Reseña: Érase una vez en Hollywood, de Quentin Tarantino
La primera novela del cineasta lo muestra, con la pluma, tan diestro como con la cámara

Una de las fantasías del guionista y director Quentin Tarantino (Knoxville, 1963) es cumplir sesenta años y convertirse en escritor, de modo que su carrera como cineasta concluya justo en la cima de sus logros ante la crítica y el público. “Paso mucho tiempo trabajando mis guiones”, suele explicar Tarantino, ganador de dos Premios Oscar al mejor guion original por las películas Tiempos violentos y Django sin cadenas, “pero cuando los termino tengo que iniciar todo el proceso para filmarlos, así que la idea de poner el corazón y el alma en un texto y que eso sea todo me resulta maravillosa”.
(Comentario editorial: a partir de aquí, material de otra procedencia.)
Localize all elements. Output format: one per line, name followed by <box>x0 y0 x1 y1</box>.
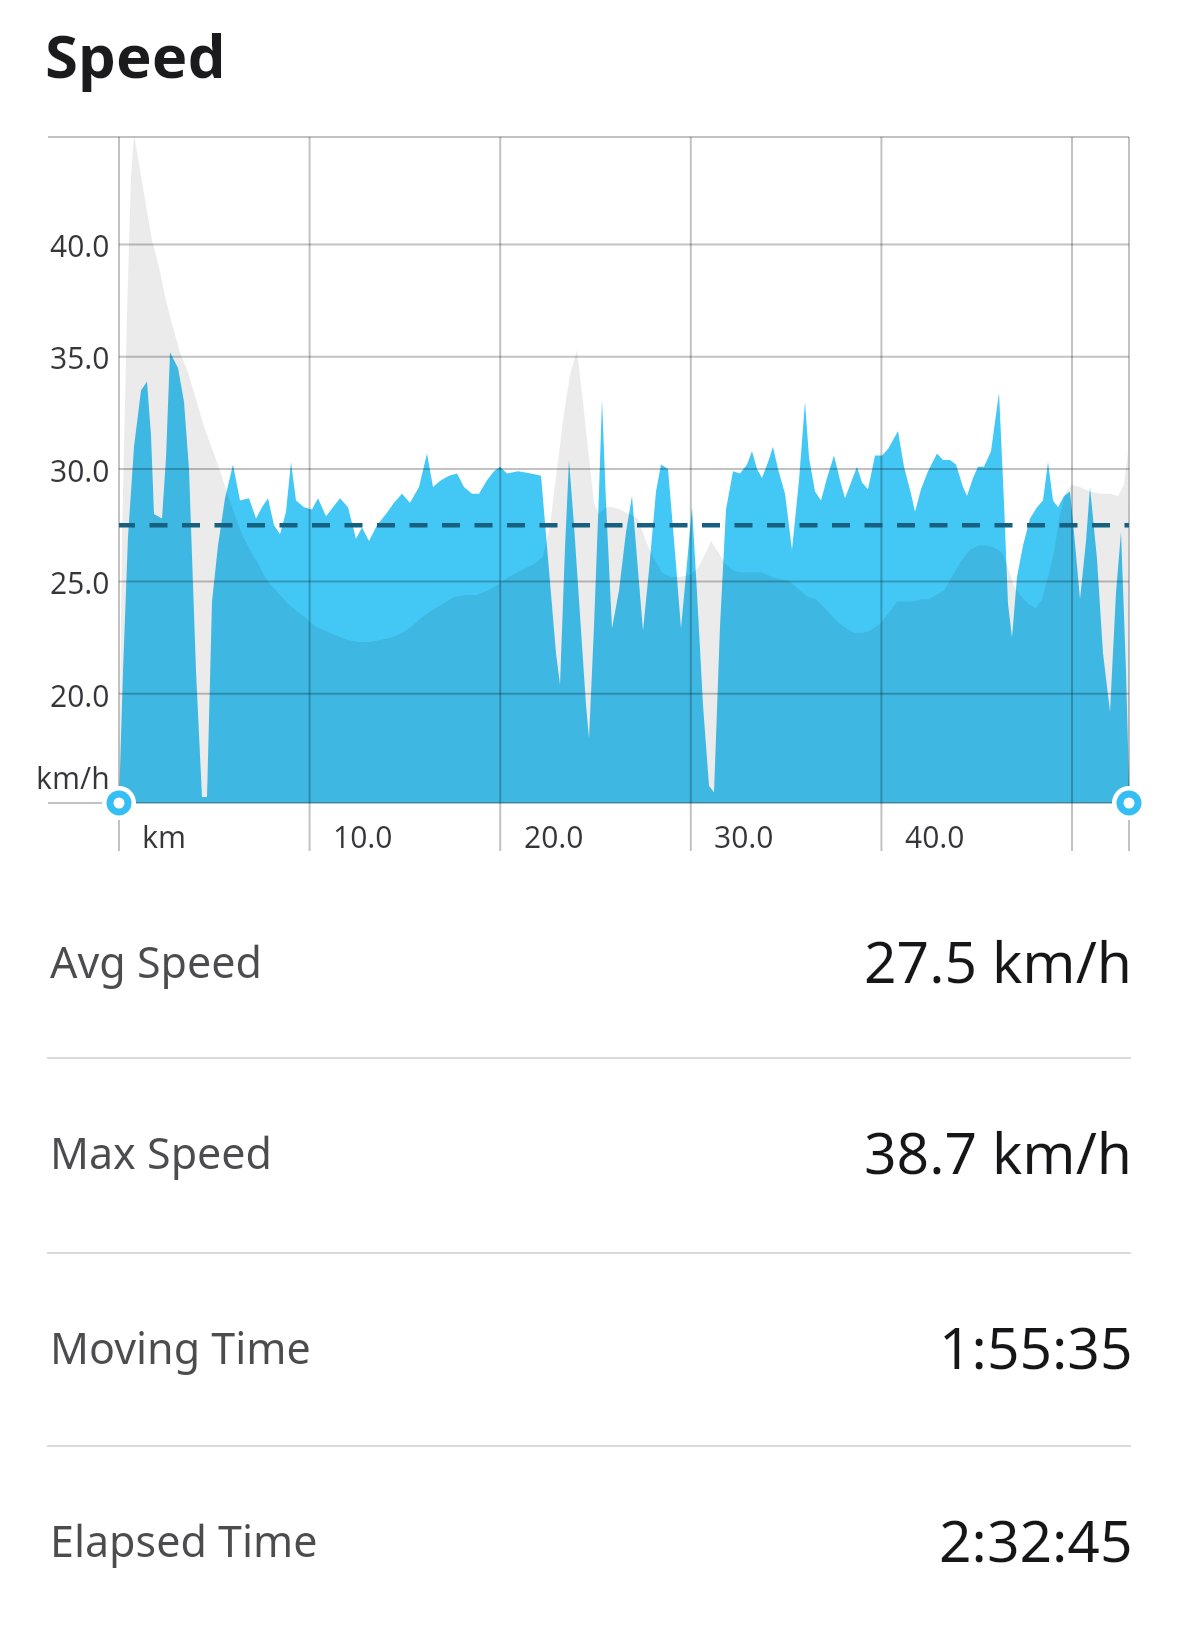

Bajo esta premisa, Érase una vez en Hollywood, la novela basada en la exitosa película protagonizada por Leonardo DiCaprio y Brad Pitt, es un firme primer paso por el camino de la transición estética. Sobre todo porque, como narrador, Tarantino se muestra en completo dominio del arte de darle al lector aquello que seguramente espera de su parte (violencia, humor y cinefilia), aunque no del modo en que se lo espera, ni en el exacto tono de las actuaciones en la pantalla que le sirven de base. Para esto, la historia retoma las vidas del actor Rick Dalton y su doble de riesgo, Cliff Booth, pero a través de un elemento que la literatura puede volver mucho más plástico y servicial que el cine: el tiempo.
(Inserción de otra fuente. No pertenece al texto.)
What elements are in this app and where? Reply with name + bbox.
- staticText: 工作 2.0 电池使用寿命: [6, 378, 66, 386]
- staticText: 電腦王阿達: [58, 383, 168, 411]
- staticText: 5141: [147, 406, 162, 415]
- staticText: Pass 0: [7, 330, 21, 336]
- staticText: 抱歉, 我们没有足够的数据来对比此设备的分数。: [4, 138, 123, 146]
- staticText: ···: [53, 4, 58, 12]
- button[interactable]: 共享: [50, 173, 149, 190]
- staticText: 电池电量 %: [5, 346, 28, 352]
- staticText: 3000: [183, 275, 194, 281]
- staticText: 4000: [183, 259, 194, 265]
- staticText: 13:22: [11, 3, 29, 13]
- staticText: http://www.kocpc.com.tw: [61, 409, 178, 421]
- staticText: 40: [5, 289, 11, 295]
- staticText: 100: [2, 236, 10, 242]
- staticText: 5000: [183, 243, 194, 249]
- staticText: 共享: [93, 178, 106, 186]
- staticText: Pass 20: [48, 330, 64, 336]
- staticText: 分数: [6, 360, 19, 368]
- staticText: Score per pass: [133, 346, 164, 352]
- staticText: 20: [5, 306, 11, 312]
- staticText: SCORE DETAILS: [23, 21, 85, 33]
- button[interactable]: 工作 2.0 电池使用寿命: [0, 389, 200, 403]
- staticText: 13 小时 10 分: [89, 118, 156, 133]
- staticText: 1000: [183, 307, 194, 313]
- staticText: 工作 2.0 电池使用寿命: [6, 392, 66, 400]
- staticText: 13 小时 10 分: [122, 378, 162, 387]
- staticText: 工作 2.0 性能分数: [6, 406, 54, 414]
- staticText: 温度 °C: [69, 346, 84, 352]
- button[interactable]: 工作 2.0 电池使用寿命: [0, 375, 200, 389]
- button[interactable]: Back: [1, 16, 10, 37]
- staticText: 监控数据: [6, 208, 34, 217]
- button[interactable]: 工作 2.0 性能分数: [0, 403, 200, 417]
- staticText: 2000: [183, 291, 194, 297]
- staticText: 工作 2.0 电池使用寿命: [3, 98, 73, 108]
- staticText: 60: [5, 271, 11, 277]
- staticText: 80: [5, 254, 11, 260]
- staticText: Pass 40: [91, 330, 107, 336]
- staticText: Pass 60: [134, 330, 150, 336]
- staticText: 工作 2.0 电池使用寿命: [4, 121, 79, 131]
El efecto de esta decisión es que Érase una vez en Hollywood noveliza y expande no solo lo que la película omite contar, como el asesinato en alta mar de la esposa de Cliff (“en cuanto la vio partida en dos, los años de rencor se evaporaron al instante”), sino también lo que el cine es incapaz de contar sin colapsar contra sus máximos límites (por ejemplo, las largas repercusiones culturales y políticas de “la aventura de Rick” luego de calcinar a los miembros de la Familia Manson en su casa).
En este sentido, los saltos hacia el pasado y el futuro, los cambios de perspectiva (donde toma forma el personaje de Charles Manson) y las largas “pausas” en las que se desenvuelve el pasado de Cliff como héroe de guerra y exquisito cinéfilo, lo cual le permite a Tarantino ensayar sus ideas sobre Akira Kurosawa o el cinéma vérité, son recursos que prueban de qué es capaz el escritor antes que el cineasta. Y el resultado, gracias a una materia prima reunida, tal como anticipa el autor, entre “todos los actores de antaño que me contaron historias tremendas sobre Hollywood”, es más que bueno.
Para comprobarlo, basta apenas la historia apendicular acerca de por qué Steve McQueen nunca trabajó en Italia, o los detalles sobre la exacta naturaleza de su relación con Sharon Tate, para dar forma a uno de los matices argumentales que, sin duda, distinguen a la novela de la película: el sexo, que en el mundo de finales de los años 60, y a ras de los sueños cumplidos y frustrados en Hollywood, es un juego de placer tanto como un instrumento para hacer negocios.
Será tarea de los lectores concluir si, a pesar de lo que se cree, eso establece un punto de similitud o diferencia con el presente.